Die Gemeinde ist deshalb nun mit einer Planungszone vorgeprescht. Plant ein Beherbergungsbetrieb einen Aus- oder einen Neubau, muss er künftig für das zusätzliche Personal Unterkünfte nachweisen können – oder diese bauen. Vorausgesetzt, durch das Projekt entstehen mehr als fünf neue Arbeitsplätze. Der Erlass liegt seit letztem Freitag auf der Gemeindekanzlei auf. Wer dagegen einsprechen will, muss innerhalb von 30 Tagen aktiv werden.

«Die öffentliche Hand kann das Problem mit den fehlenden Wohnungen nicht allein lösen. Dabei sind alle Leistungspartner und Einwohner gefragt», so Biner-Hauser.

Eine Suche auf Immobilienportalen bringt die aktuelle Lage auf den Punkt: eine 1,5-Zimmer-Wohnung für 1600 Franken pro Monat. Eine 2,5-Zimmer-Wohnung für 2500 Franken. Die 4,5-Zimmer-Wohnung für fast schon erschwingliche 2900 Franken hat einen Haken: Wohngemeinschaften sind nicht willkommen. Und dann gibt es noch ein paar Luxusobjekte wie eine 5,5-Zimmer-Wohnung mit Spa für 8000 Franken. Wer an einer Hotelrezeption oder im Housekeeping arbeitet, kann sich solche Mieten nicht leisten.

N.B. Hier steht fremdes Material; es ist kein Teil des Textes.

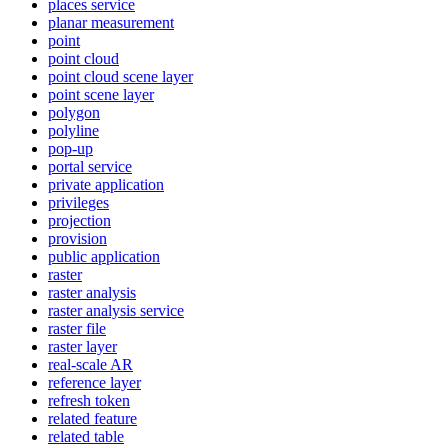
places service
planar measurement
point
point cloud
point cloud scene layer
point scene layer
polygon
polyline
pop-up
portal service
private application
privileges
projection
provision
public application
raster
raster analysis
raster analysis service
raster file
raster layer
real-scale AR
reference layer
refresh token
related feature
related table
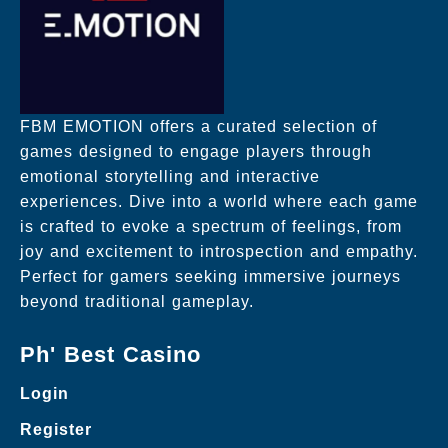
FBM EMOTION offers a curated selection of
games designed to engage players through
emotional storytelling and interactive
experiences. Dive into a world where each game
is crafted to evoke a spectrum of feelings, from
joy and excitement to introspection and empathy.
Perfect for gamers seeking immersive journeys
beyond traditional gameplay.
Ph' Best Casino
Login
Register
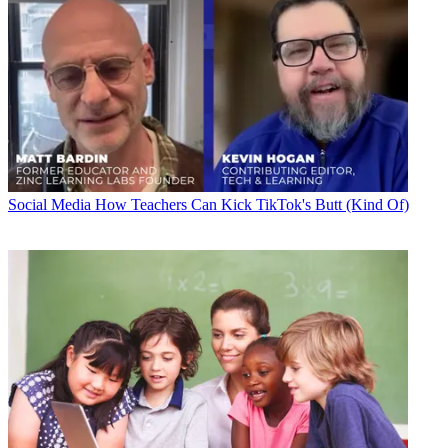
Social Media
How Teachers Can Kick TikTok's Butt (Kind Of)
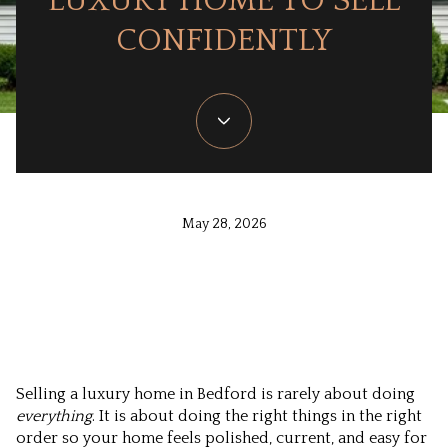
LUXURY HOME TO SELL
CONFIDENTLY
May 28, 2026
Selling a luxury home in Bedford is rarely about doing
everything
. It is about doing the right things in the right
order so your home feels polished, current, and easy for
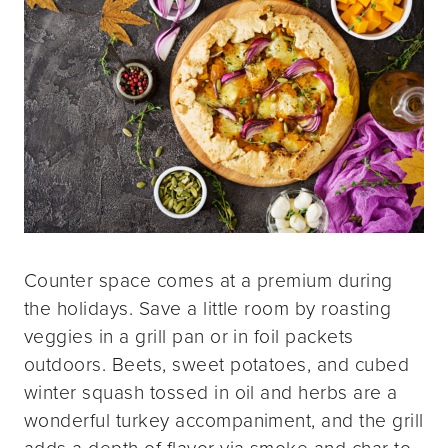
Counter space comes at a premium during
the holidays. Save a little room by roasting
veggies in a grill pan or in foil packets
outdoors. Beets, sweet potatoes, and cubed
winter squash tossed in oil and herbs are a
wonderful turkey accompaniment, and the grill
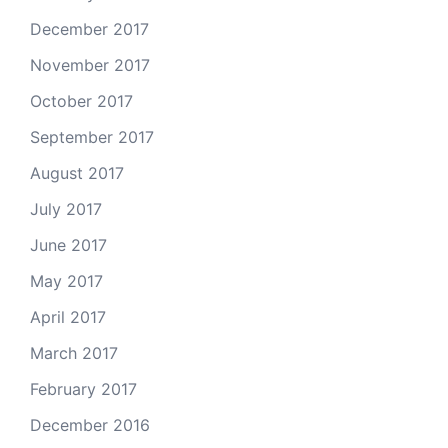
December 2017
November 2017
October 2017
September 2017
August 2017
July 2017
June 2017
May 2017
April 2017
March 2017
February 2017
December 2016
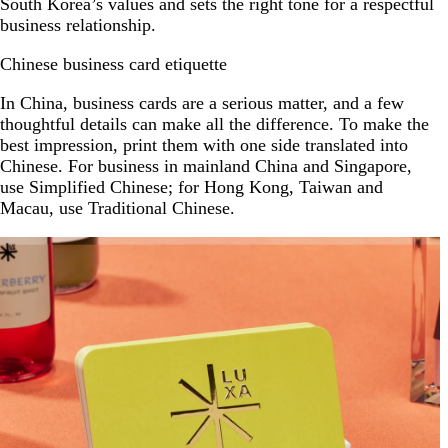
South Korea’s values and sets the right tone for a respectful
business relationship.
Chinese business card etiquette
In China, business cards are a serious matter, and a few
thoughtful details can make all the difference. To make the
best impression, print them with one side translated into
Chinese. For business in mainland China and Singapore,
use Simplified Chinese; for Hong Kong, Taiwan and
Macau, use Traditional Chinese.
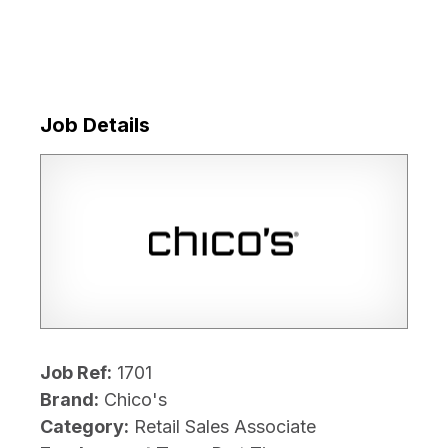
Job Details
Job Ref:
1701
Brand:
Chico's
Category:
Retail Sales Associate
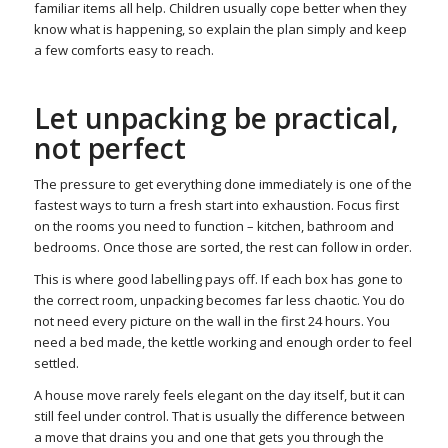
familiar items all help. Children usually cope better when they
know what is happening, so explain the plan simply and keep
a few comforts easy to reach.
Let unpacking be practical,
not perfect
The pressure to get everything done immediately is one of the
fastest ways to turn a fresh start into exhaustion. Focus first
on the rooms you need to function – kitchen, bathroom and
bedrooms. Once those are sorted, the rest can follow in order.
This is where good labelling pays off. If each box has gone to
the correct room, unpacking becomes far less chaotic. You do
not need every picture on the wall in the first 24 hours. You
need a bed made, the kettle working and enough order to feel
settled.
A house move rarely feels elegant on the day itself, but it can
still feel under control. That is usually the difference between
a move that drains you and one that gets you through the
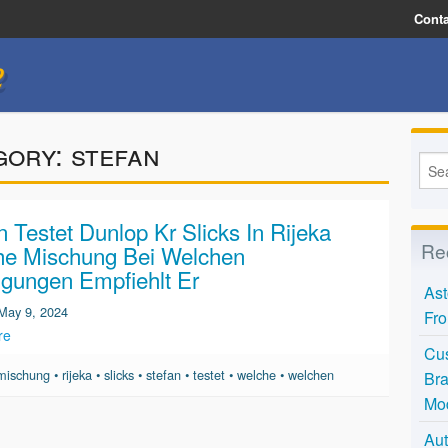
Conta
e
gory:
stefan
n Testet Dunlop Kr Slicks In Rijeka
Re
he Mischung Bei Welchen
gungen Empfiehlt Er
Ast
May 9, 2024
Fro
re
Cus
mischung
•
rijeka
•
slicks
•
stefan
•
testet
•
welche
•
welchen
Bra
Mo
Aut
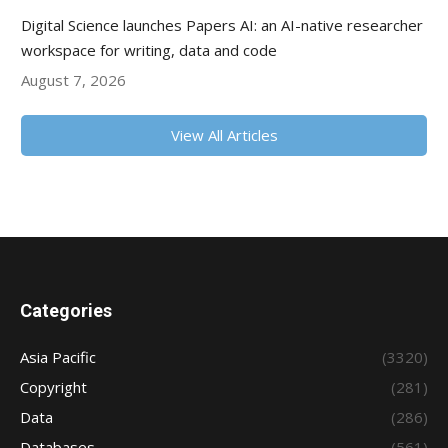
Digital Science launches Papers AI: an AI-native researcher
workspace for writing, data and code
August 7, 2026
View All Articles
Categories
Asia Pacific
(3320)
Copyright
(281)
Data
(286)
Databases
(561)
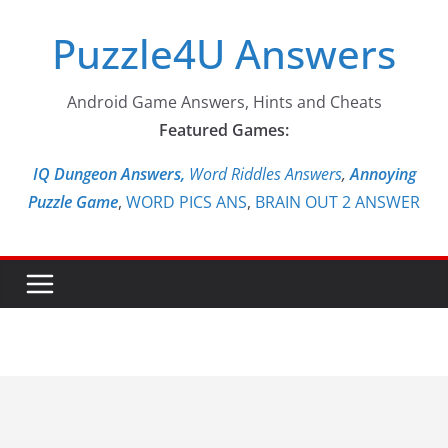
Skip
Puzzle4U Answers
to
content
Android Game Answers, Hints and Cheats
Featured Games:
IQ Dungeon Answers,
Word Riddles Answers
,
Annoying
Puzzle Game
,
WORD PICS ANS
,
BRAIN OUT 2 ANSWER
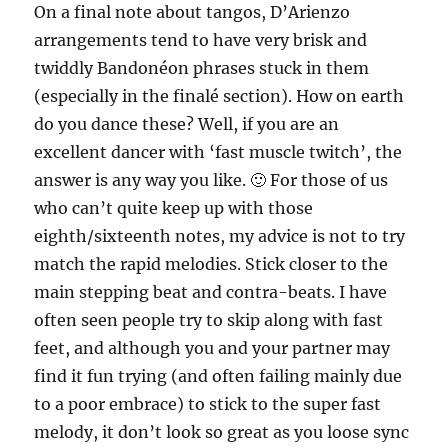
On a final note about tangos, D’Arienzo
arrangements tend to have very brisk and
twiddly Bandonéon phrases stuck in them
(especially in the finalé section). How on earth
do you dance these? Well, if you are an
excellent dancer with ‘fast muscle twitch’, the
answer is any way you like. 🙂 For those of us
who can’t quite keep up with those
eighth/sixteenth notes, my advice is not to try
match the rapid melodies. Stick closer to the
main stepping beat and contra-beats. I have
often seen people try to skip along with fast
feet, and although you and your partner may
find it fun trying (and often failing mainly due
to a poor embrace) to stick to the super fast
melody, it don’t look so great as you loose sync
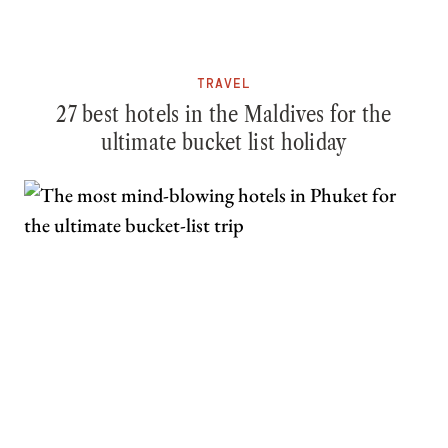
TRAVEL
27 best hotels in the Maldives for the
ultimate bucket list holiday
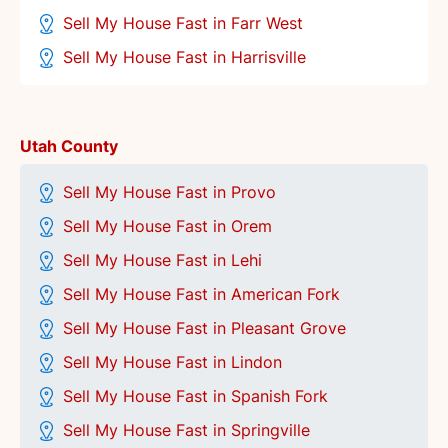
Sell My House Fast in Farr West
Sell My House Fast in Harrisville
Utah County
Sell My House Fast in Provo
Sell My House Fast in Orem
Sell My House Fast in Lehi
Sell My House Fast in American Fork
Sell My House Fast in Pleasant Grove
Sell My House Fast in Lindon
Sell My House Fast in Spanish Fork
Sell My House Fast in Springville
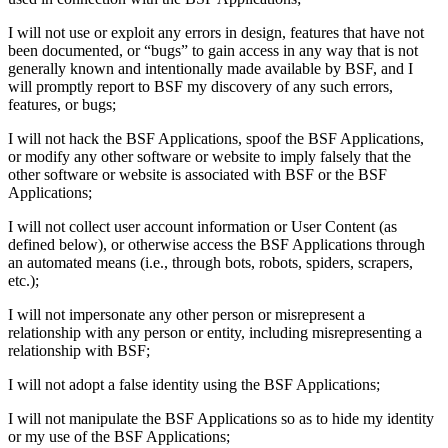
I will not use or exploit any errors in design, features that have not
been documented, or “bugs” to gain access in any way that is not
generally known and intentionally made available by BSF, and I
will promptly report to BSF my discovery of any such errors,
features, or bugs;
I will not hack the BSF Applications, spoof the BSF Applications,
or modify any other software or website to imply falsely that the
other software or website is associated with BSF or the BSF
Applications;
I will not collect user account information or User Content (as
defined below), or otherwise access the BSF Applications through
an automated means (i.e., through bots, robots, spiders, scrapers,
etc.);
I will not impersonate any other person or misrepresent a
relationship with any person or entity, including misrepresenting a
relationship with BSF;
I will not adopt a false identity using the BSF Applications;
I will not manipulate the BSF Applications so as to hide my identity
or my use of the BSF Applications;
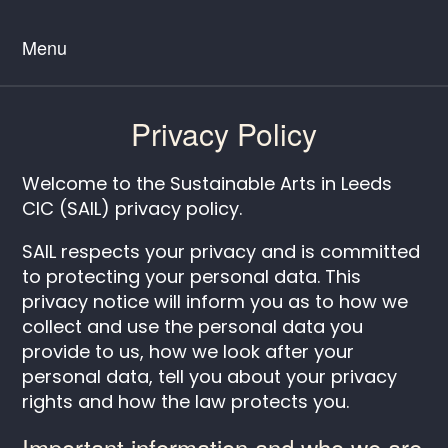
Menu
Privacy Policy
Welcome to the Sustainable Arts in Leeds
CIC (SAIL) privacy policy.
SAIL respects your privacy and is committed
to protecting your personal data. This
privacy notice will inform you as to how we
collect and use the personal data you
provide to us, how we look after your
personal data, tell you about your privacy
rights and how the law protects you.
Important information and who we are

Hotelierverein war nicht informiert

Der Gemeinderat hat mit dem Erlass einer Planungszone viele im Dorf überrascht: auch beim Hotelierverein. Man sei im Vorfeld nicht informiert worden, heisst es in einer Stellungnahme, die Blick auf Anfrage erhält. «Auch konnten wir unsere Inputs als Kenner der Branche nicht einbringen.» Für die genaue Umsetzung und Handhabung will der Verein nun das Gespräch mit der Gemeinde suchen.

Die Regelung gilt erst mal für drei Jahre und könnte anschliessend von der Urversammlung verlängert werden.

Die Planungszone könne durchaus eine Massnahme sein, um diese Not ein wenig zu lindern, schreibt der Hotelierverein weiter. Man sei jederzeit dazu bereit, Hand zu bieten, um Lösungen zu finden. «Das Problem der Wohnungsnot werden wir aber nicht allein lösen können», führt der Verein aus. Viele Hoteliers hätten ihre Hausaufgaben in den letzten Jahren gemacht und Wohnraum für ihre Mitarbeitenden gebaut.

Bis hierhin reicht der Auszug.